Extracted page text data
= Beginning of Section =

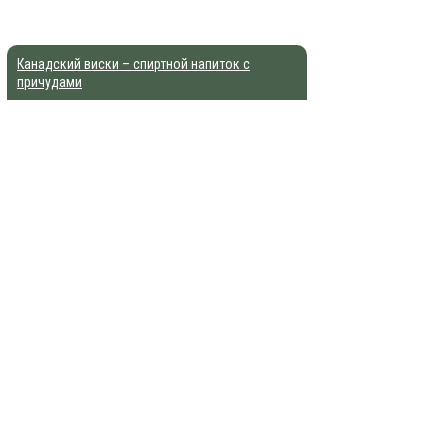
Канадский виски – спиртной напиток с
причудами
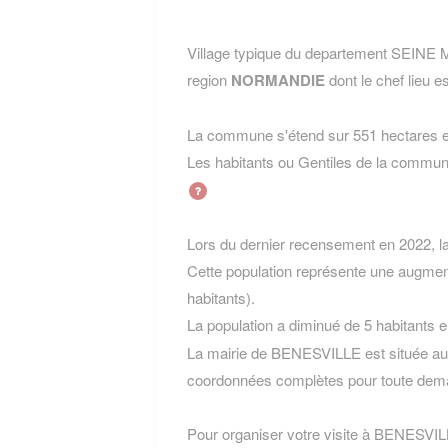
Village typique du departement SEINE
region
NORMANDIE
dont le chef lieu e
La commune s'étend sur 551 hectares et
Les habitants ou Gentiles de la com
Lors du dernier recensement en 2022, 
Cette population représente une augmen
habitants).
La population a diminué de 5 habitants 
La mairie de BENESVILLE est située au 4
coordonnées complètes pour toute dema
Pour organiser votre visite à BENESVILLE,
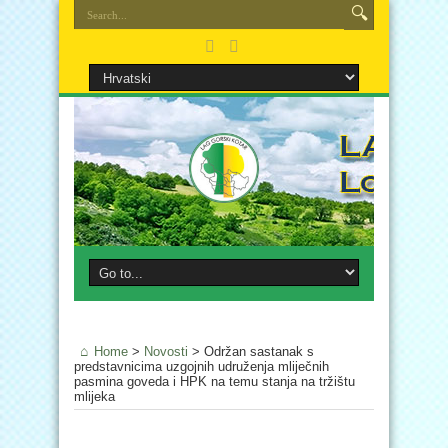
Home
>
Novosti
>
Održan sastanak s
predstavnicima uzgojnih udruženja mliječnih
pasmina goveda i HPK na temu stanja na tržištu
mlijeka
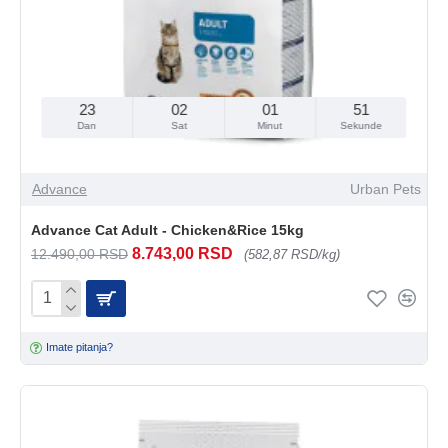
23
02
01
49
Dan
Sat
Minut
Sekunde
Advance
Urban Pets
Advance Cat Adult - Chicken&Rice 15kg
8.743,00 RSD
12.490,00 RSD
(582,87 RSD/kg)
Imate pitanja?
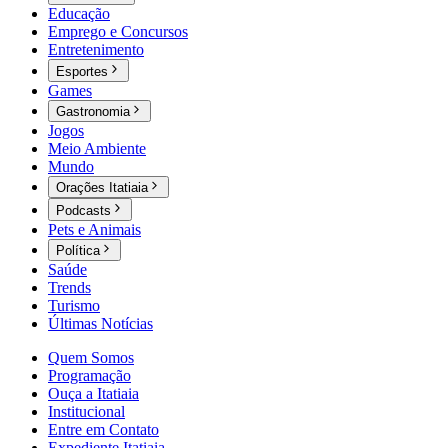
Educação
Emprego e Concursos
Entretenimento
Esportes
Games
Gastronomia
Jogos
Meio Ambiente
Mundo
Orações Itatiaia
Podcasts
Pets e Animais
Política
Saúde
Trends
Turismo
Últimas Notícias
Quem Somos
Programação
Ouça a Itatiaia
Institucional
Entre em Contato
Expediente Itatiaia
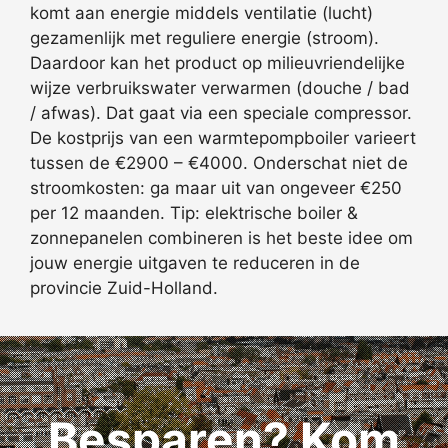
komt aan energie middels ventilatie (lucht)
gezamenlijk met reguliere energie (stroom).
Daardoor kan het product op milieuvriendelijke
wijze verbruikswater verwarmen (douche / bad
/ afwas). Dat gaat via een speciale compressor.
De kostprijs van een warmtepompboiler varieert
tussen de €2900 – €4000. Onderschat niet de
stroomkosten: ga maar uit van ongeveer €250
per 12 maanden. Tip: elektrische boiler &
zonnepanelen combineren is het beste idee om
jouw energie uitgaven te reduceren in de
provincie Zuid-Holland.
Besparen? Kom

= End of Section =

What this task involves: With the line containing "zonnepanelen combineren is het beste idee om" as the start and the last line of the entries as the end, print that whole span exactly.

Answer section:
zonnepanelen combineren is het beste idee om
jouw energie uitgaven te reduceren in de
provincie Zuid-Holland.
Besparen? Kom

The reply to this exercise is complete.